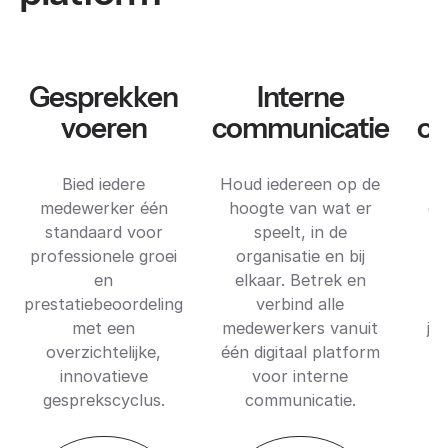
Gesprekken
Interne
voeren
communicatie
on
Bied iedere
Houd iedereen op de
medewerker één
hoogte van wat er
on
standaard voor
speelt, in de
professionele groei
organisatie en bij
en
elkaar. Betrek en
i
prestatiebeoordeling
verbind alle
C
met een
medewerkers vanuit
ju
overzichtelijke,
één digitaal platform
innovatieve
voor interne
pe
gesprekscyclus.
communicatie.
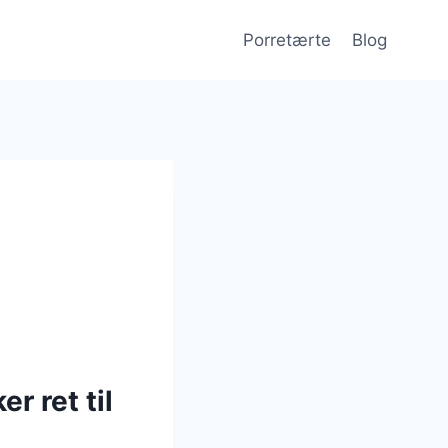
Porretærte
Blog
r ret til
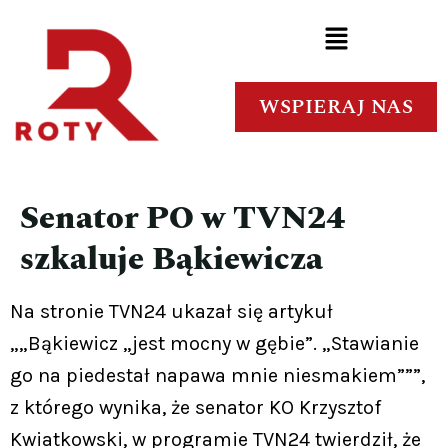
WSPIERAJ NAS
Senator PO w TVN24
szkaluje Bąkiewicza
Na stronie TVN24 ukazał się artykuł
„„Bąkiewicz „jest mocny w gębie”. „Stawianie
go na piedestał napawa mnie niesmakiem”””,
z którego wynika, że senator KO Krzysztof
Kwiatkowski, w programie TVN24 twierdził, że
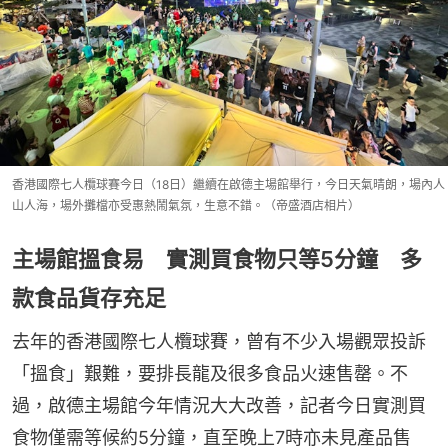
香港國際七人欖球賽今日（18日）繼續在啟德主場館舉行，今日天氣晴朗，場內人
山人海，場外攤檔亦受惠熱鬧氣氛，生意不錯。（帝盛酒店相片）
主場館搵食易 實測買食物只等5分鐘 多
款食品貨存充足
去年的香港國際七人欖球賽，曾有不少入場觀眾投訴
「搵食」艱難，要排長龍及很多食品火速售罄。不
過，啟德主場館今年情況大大改善，記者今日實測買
食物僅需等候約5分鐘，直至晚上7時亦未見產品售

--------

Extract the run of lines from the line holding "WSPIERAJ NAS" through the final line of the material above, exactly and inclusively. Leave the pictures behind.

RESPONSE BELOW:
WSPIERAJ NAS
Senator PO w TVN24
szkaluje Bąkiewicza
Na stronie TVN24 ukazał się artykuł
„„Bąkiewicz „jest mocny w gębie”. „Stawianie
go na piedestał napawa mnie niesmakiem”””,
z którego wynika, że senator KO Krzysztof
Kwiatkowski, w programie TVN24 twierdził, że
香港國際七人欖球賽今日（18日）繼續在啟德主場館舉行，今日天氣晴朗，場內人
山人海，場外攤檔亦受惠熱鬧氣氛，生意不錯。（帝盛酒店相片）
主場館搵食易 實測買食物只等5分鐘 多
款食品貨存充足
去年的香港國際七人欖球賽，曾有不少入場觀眾投訴
「搵食」艱難，要排長龍及很多食品火速售罄。不
過，啟德主場館今年情況大大改善，記者今日實測買
食物僅需等候約5分鐘，直至晚上7時亦未見產品售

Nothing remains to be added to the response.